Common problem with GM using sub-par materials. My TBSS has 3 cracked exhaust manifold bolts at 53K. Guy at work Silverado Denali, same thing.
 
As someone who survived a carbon monoxide poisoning event from a leaking exhaust header I would encourage you to please get the thing fixed ASAP.

I had a pounding headache for almost a week and was nauseous for a couple of days.  If you are transporting children you should also be aware that kids are a lot more susceptible to CO poisoning than adults.

Your note about nodding off is a tell-tale of CO poisoning.  

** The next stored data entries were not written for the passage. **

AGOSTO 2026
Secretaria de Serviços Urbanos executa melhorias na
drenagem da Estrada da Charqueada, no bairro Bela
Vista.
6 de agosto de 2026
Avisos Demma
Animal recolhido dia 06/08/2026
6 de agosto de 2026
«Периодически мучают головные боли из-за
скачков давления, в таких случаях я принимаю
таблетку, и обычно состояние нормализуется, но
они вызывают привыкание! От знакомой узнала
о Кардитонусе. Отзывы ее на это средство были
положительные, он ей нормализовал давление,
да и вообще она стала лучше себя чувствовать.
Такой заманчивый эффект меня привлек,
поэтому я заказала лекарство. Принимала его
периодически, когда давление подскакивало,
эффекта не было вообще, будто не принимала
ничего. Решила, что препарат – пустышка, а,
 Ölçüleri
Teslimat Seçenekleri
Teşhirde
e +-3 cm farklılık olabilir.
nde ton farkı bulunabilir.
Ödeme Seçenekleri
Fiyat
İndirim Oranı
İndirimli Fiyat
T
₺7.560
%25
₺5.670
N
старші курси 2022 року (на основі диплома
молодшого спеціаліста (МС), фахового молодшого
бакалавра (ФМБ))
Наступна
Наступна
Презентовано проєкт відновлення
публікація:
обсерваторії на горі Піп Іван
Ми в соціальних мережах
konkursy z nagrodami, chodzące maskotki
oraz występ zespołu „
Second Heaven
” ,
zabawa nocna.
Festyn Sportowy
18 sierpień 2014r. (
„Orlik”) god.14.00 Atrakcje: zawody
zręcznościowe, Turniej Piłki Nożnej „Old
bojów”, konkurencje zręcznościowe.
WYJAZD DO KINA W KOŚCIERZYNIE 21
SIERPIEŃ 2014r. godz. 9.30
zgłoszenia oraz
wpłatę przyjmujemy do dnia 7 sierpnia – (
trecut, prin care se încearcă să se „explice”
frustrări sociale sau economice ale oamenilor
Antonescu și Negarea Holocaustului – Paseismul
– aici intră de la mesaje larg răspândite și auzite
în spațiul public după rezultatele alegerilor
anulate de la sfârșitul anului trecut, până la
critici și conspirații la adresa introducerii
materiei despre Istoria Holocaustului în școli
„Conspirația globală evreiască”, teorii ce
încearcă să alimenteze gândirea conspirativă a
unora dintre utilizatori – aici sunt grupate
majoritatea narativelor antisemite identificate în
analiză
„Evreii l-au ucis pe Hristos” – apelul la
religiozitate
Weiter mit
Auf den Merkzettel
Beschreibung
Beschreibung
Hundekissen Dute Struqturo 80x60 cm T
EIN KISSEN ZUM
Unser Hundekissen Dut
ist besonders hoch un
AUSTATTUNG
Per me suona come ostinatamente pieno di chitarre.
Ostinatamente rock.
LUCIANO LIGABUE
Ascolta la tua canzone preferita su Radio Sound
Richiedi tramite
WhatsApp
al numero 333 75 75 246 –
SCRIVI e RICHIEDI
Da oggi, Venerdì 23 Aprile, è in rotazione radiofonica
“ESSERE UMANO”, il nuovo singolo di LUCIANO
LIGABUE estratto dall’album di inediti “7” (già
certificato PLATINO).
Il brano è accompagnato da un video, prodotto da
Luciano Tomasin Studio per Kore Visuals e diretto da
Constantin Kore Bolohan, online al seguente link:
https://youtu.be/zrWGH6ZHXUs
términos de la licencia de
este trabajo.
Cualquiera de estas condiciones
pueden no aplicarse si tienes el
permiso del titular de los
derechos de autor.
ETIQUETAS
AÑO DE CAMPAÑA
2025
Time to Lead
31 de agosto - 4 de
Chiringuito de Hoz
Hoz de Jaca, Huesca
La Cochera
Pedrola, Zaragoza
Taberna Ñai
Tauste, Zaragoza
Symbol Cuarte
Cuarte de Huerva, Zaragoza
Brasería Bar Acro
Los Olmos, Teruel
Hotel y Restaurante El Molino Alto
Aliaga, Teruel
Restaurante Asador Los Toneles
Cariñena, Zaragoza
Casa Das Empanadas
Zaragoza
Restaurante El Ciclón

Please get it checked out and fix it or don't drive it.  It's just not worth your life.
 
Depending on shop rate, i have a quote right in front of me for pulling the manifold, replacing the gasket and bolts. total plus tax is about 250 bucks. Thats dealer price. Thats mani gasket, 6 bolts and the exhaust seal. Price may vary a little depending on if its the left side or the right side. This quote is for the left side. The right side will also be more expensive if you have an EGR.
 
krazycarguy said:
Depending on shop rate, i have a quote right in front of me for pulling the manifold, replacing the gasket and bolts. total plus tax is about 250 bucks. Thats dealer price. Thats mani gasket, 6 bolts and the exhaust seal. Price may vary a little depending on if its the left side or the right side. This quote is for the left side. The right side will also be more expensive if you have an EGR.


^ that's the exact amount I paid for the passenger side, and the same price I was quoted for the drivers side. $250 @ dealership with new bolts and gaskets.
 
If you want to do it yourself and you have a broken bolt and have access to a welder another forum I am on they used stainless steel welding rod to weld a nut to the broken bolt. The Stainless Steel apparently won't stick to the cast iron easily but will to the bolt. Then it is a simple matter of just backing out the bolt...

But I don't have access to a welder or know how to use one so I haven't tried this nor have I had a broken header bolt but just sharing information.

Rodney
 
do you have iron head? most are aluminum, in which case no special welding wire is needed. Just put on an oversize nut, weld it to the stud, and spin it off. Thats what we do here all the time. Just a heads up, the first nut for whatever reason almost never sticks. So youll need more than one nut.
 
Oh I guess I was under the impression that our trucks are all iron blocks and heads...

The LSX design but cast iron...

You mean I have an Aluminum block and heads on my '03 5.3?

Learn something new every day...

Rodney
 
Is the broken bolt or bolts at the corner, I'm assuming it is in the rear somewhere for you to be getting exhaust fumes in the cab.
I'm probably going to catch a lot of flak for this one but have you considered this option ........

http://www.kralautoparts.com/parts.html

Even if only as a temporary solution?
I've seen a lot of good reviews about this one and if I were in your position, considering the urgency, I would get it just to hold down the fort until I can have the broken bolts extracted properly.
 
Its not a bad idea, as that is the bolt that usually breaks, however, I dont thing you would be able to bolt it to the head without removing it. There isnt enough room to get a wrench, much less the bolts back there.
 
The driver's front and passenger rear are pretty easy as the bolt holes required are in the side of the engine block.
the driver's rear however would definitely be a PITA to address. The passenger front should also be easy since it is the front of the block as well.